Salmon was the founding chair of the Toronto Board of Education's Black Liaison Committee, where she worked to institute anti-racism training for teachers and increase coverage of Black history in the curriculum. She was a co-founder of the Urban Alliance on Race Relations and was the Ontario Human Rights Commission's first Black female commissioner.

Salmon first ran for elected office in the 1976 municipal election as alderman for Ward 8 in North York, losing to Alan Milliken Heisey Sr. She ran again as Councillor for Ward 8 in the 1985 municipal election and defeated Andy Borins, who had been removed from office as Ward 8 Councillor during the previous term by a court order due to a court application made by Barbara Greene.
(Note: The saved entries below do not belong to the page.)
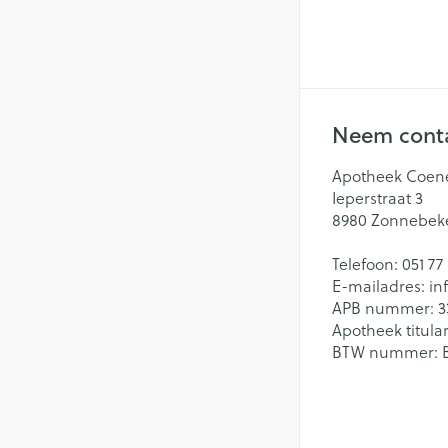
Neem conta
Apotheek Coen
Ieperstraat 3
8980
Zonnebek
Telefoon:
051 77
E-mailadres:
in
APB nummer:
3
Apotheek titular
BTW nummer:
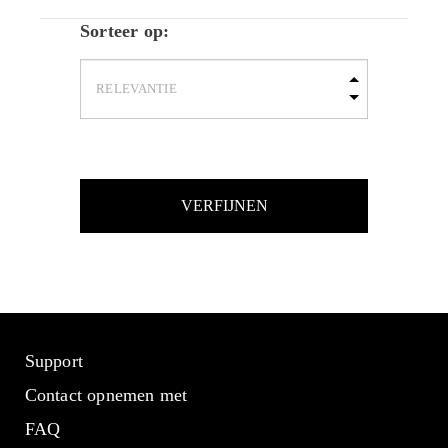
Sorteer op:
VERFIJNEN
Support
Contact opnemen met
FAQ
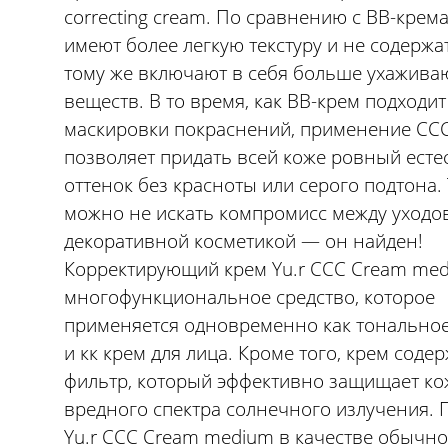
correcting cream. По сравнению с BB-крем
имеют более легкую текстуру и не содержат
тому же включают в себя больше ухажив
веществ. В то время, как BB-крем подходит
маскировки покраснений, применение CC
позволяет придать всей коже ровный ест
оттенок без красноты или серого подтона.
можно не искать компромисс между уходо
декоративной косметикой — он найден!
Корректирующий крем Yu.r CCC Cream me
многофункциональное средство, которое
применяется одновременно как тональное
и кк крем для лица. Кроме того, крем соде
фильтр, который эффективно защищает ко
вредного спектра солнечного излучения.
Yu.r CCC Cream medium в качестве обычно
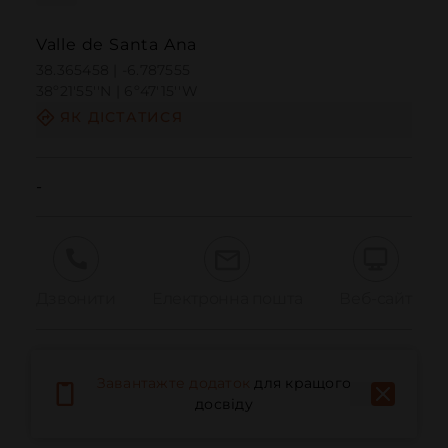
Valle de Santa Ana
38.365458 | -6.787555
38º21'55''N | 6º47'15''W
ЯК ДІСТАТИСЯ
-
Дзвонити
Електронна пошта
Веб-сайт
Повідомити про проблему
Завантажте додаток
для кращого
досвіду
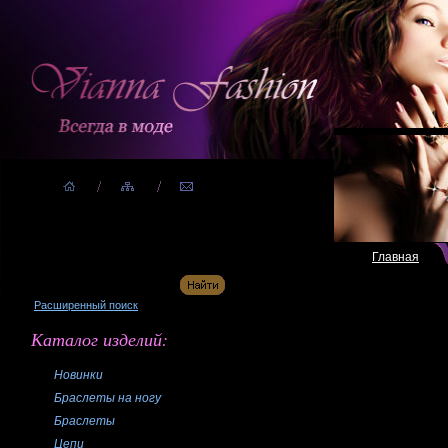
Главная
Расширенный поиск
Каталог изделий:
Новинки
Браслеты на ногу
Браслеты
Цепи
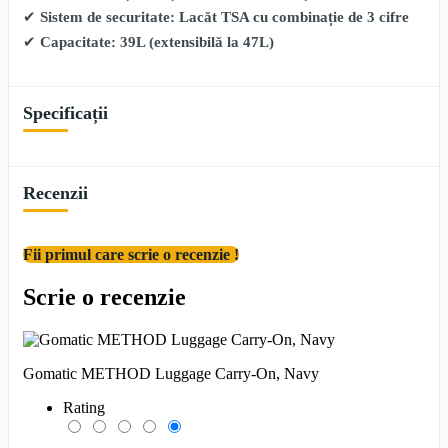
✔
Sistem de securitate:
Lacăt TSA cu combinație de 3 cifre
✔
Capacitate:
39L (extensibilă la 47L)
Specificații
Recenzii
Fii primul care scrie o recenzie !
Scrie o recenzie
Gomatic METHOD Luggage Carry-On, Navy
Rating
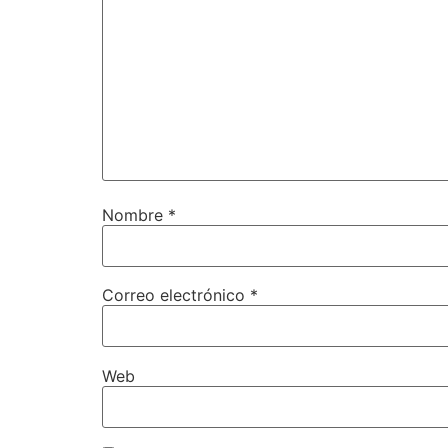
Nombre
*
Correo electrónico
*
Web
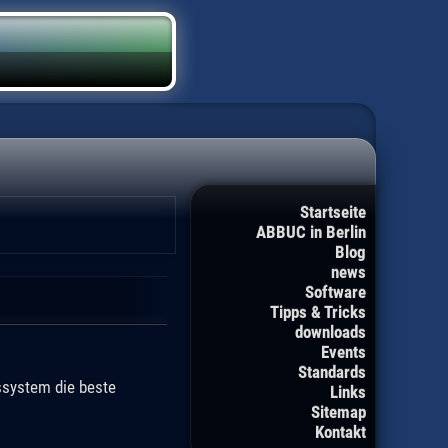
Startseite
ABBUC in Berlin
Blog
news
Software
Tipps & Tricks
downloads
Events
Standards
ssystem die beste
Links
Sitemap
Kontakt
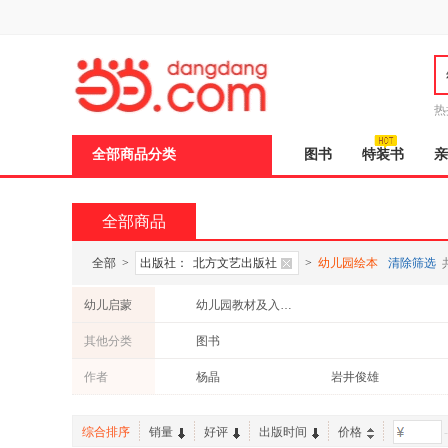
新
窗
口
打
开
无
障
热
碍
说
全部商品分类
图书
特装书
亲
明
页
面,
按
全部商品
Ctrl
加
波
全部
>
出版社：
北方文艺出版社
>
幼儿园绘本
清除筛选
浪
键
幼儿启蒙
幼儿园教材及入学准备
打
开
其他分类
图书
导
盲
作者
杨晶
岩井俊雄
模
式
综合排序
销量
好评
出版时间
价格
-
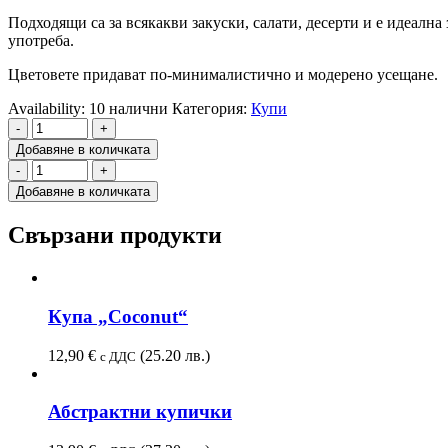
Подходящи са за всякакви закуски, салати, десерти и е идеална
употреба.
Цветовете придават по-минималистично и модерено усещане.
Availability:
10 налични
Категория:
Купи
-
+
Добавяне в количката
-
+
Добавяне в количката
Свързани продукти
Купа „Coconut“
12,90
€
(25.20 лв.)
с ДДС
Абстрактни купички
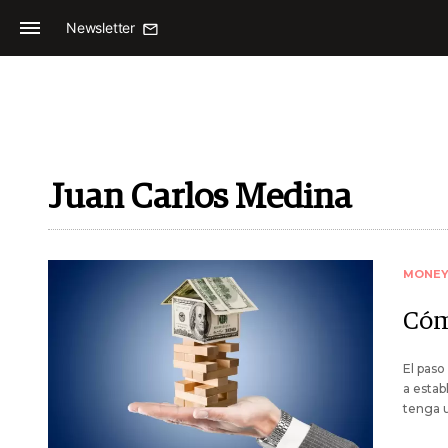
Newsletter
Juan Carlos Medina
MONE
Cóm
El paso
a estab
tenga u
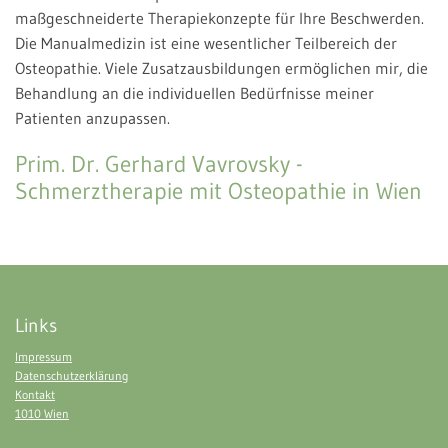
maßgeschneiderte Therapiekonzepte für Ihre Beschwerden.
Die Manualmedizin ist eine wesentlicher Teilbereich der
Osteopathie. Viele Zusatzausbildungen ermöglichen mir, die
Behandlung an die individuellen Bedürfnisse meiner
Patienten anzupassen.
Prim. Dr. Gerhard Vavrovsky -
Schmerztherapie mit Osteopathie in Wien
Links
Impressum
Datenschutzerklärung
Kontakt
1010 Wien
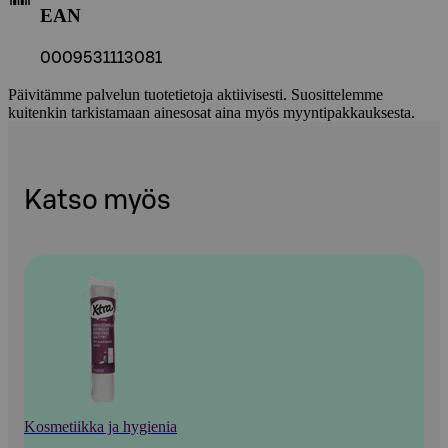
EAN
0009531113081
Päivitämme palvelun tuotetietoja aktiivisesti. Suosittelemme
kuitenkin tarkistamaan ainesosat aina myös myyntipakkauksesta.
Katso myös
Kosmetiikka ja hygienia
She was Toronto's first female black City councillor. While as Councillor, she served as a Toronto Transit Commission Board member for the years 1989 to 1994 and was Vice Chair of the Board in the years 1991 to 1994.

Salmon continued as a Metro Toronto Councillor until her retirement in 1997.

==Death==
Salmon died in Toronto on July 6, 2023, at the age of 92.

==Awards and honours==
In 1995, Salmon won the Excellence in Politics award at the 1995 African Canadian Achievement Awards. In 1999, Salmon was on the Federation of Canadian Municipalities's honour roll.
Salmon was also awarded the Queen Elizabeth II Diamond Jubilee Medal in 2012, the Order of Ontario (OOnt) in 2016 and became a Member of the Order of Canada (CM) in the 2018 Canadian honours.